Records for the exercise:
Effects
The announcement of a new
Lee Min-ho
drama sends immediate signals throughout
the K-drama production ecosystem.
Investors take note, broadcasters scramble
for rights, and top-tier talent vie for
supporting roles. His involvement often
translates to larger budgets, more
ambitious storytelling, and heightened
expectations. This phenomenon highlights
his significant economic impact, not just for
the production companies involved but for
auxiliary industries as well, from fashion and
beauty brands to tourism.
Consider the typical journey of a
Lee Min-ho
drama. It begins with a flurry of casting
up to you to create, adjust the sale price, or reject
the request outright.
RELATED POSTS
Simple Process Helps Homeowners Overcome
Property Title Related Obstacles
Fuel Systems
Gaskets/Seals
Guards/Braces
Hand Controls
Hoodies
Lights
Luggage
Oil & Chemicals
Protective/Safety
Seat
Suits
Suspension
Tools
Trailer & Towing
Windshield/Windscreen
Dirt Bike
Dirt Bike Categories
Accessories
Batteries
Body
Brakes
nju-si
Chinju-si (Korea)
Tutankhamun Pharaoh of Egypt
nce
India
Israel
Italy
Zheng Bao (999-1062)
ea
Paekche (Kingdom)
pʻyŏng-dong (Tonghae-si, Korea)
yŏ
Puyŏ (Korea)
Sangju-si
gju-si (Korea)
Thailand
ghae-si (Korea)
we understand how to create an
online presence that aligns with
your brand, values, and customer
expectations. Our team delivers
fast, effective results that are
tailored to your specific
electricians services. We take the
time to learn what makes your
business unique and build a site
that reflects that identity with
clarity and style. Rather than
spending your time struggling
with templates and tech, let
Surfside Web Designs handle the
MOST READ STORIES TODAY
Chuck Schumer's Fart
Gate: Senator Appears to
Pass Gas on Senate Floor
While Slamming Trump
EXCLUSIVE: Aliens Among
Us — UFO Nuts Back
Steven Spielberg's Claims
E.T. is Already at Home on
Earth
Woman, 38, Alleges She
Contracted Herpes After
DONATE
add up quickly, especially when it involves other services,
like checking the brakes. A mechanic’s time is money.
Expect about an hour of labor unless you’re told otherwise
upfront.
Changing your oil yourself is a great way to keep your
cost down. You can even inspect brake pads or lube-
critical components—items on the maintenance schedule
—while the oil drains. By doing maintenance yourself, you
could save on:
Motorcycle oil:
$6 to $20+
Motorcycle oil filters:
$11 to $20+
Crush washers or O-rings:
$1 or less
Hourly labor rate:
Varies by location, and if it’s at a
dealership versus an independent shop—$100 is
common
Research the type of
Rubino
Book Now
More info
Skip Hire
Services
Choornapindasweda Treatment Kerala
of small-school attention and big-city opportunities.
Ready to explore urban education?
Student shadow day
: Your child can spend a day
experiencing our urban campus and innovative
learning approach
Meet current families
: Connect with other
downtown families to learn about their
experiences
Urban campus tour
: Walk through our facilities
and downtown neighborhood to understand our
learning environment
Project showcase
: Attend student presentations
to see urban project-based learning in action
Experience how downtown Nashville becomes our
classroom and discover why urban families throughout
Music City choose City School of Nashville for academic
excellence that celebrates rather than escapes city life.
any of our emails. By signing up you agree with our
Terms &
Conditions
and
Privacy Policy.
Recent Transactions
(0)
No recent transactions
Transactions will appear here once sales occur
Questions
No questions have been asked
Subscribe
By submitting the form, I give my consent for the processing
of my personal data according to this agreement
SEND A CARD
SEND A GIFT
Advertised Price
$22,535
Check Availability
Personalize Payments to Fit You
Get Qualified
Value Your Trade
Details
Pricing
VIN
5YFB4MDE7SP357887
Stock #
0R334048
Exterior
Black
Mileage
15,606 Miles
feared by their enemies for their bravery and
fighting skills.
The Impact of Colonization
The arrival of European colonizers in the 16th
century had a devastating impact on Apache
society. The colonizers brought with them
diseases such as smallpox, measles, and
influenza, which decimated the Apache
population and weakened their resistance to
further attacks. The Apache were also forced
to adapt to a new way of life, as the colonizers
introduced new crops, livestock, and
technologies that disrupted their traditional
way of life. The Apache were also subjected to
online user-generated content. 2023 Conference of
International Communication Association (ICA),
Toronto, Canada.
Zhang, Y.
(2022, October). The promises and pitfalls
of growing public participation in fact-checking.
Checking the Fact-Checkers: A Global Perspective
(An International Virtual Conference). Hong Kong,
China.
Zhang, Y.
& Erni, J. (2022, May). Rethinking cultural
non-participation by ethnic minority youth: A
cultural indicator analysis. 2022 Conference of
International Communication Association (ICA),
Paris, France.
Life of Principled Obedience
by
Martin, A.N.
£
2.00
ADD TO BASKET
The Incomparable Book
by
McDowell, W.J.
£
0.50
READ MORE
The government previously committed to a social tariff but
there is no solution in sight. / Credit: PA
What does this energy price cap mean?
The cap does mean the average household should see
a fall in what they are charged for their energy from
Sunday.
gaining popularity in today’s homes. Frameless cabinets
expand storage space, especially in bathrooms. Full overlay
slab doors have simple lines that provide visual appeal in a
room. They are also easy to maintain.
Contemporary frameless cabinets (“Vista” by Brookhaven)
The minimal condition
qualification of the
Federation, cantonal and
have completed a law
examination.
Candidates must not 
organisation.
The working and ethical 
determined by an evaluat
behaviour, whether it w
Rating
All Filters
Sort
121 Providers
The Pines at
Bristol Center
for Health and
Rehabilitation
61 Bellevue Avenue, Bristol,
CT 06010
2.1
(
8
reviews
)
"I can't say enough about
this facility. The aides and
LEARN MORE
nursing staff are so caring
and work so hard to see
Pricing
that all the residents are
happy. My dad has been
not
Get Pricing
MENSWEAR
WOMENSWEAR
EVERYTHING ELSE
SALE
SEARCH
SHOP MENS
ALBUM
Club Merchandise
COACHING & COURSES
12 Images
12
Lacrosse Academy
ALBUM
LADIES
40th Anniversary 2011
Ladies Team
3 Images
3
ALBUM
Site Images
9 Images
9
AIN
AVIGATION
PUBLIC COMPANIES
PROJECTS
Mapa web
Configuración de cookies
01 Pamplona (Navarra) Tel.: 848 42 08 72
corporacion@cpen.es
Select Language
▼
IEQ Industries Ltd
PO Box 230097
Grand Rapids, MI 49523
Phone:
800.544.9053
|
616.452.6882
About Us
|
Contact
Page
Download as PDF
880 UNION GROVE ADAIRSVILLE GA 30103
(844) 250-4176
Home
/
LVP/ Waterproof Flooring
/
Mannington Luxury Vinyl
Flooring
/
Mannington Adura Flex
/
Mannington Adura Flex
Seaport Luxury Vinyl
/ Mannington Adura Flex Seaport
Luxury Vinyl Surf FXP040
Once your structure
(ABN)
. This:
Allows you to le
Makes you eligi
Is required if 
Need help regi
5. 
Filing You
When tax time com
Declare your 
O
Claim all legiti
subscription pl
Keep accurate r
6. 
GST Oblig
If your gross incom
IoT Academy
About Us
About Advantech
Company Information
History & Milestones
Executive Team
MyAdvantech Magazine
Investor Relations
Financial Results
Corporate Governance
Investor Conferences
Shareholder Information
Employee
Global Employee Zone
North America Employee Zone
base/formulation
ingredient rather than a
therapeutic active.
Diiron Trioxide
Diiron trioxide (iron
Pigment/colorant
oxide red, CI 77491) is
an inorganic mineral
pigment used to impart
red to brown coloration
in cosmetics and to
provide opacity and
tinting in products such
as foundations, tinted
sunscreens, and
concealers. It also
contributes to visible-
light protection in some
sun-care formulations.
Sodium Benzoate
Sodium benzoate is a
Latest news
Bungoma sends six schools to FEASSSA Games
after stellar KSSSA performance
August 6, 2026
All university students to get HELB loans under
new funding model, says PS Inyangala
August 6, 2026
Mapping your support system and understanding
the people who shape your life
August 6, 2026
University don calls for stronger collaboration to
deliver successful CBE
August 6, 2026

Task brief:
Using the data above, show each line where "were" occurs.

Solution to this problem:
further attacks. The Apache were also forced
way of life. The Apache were also subjected to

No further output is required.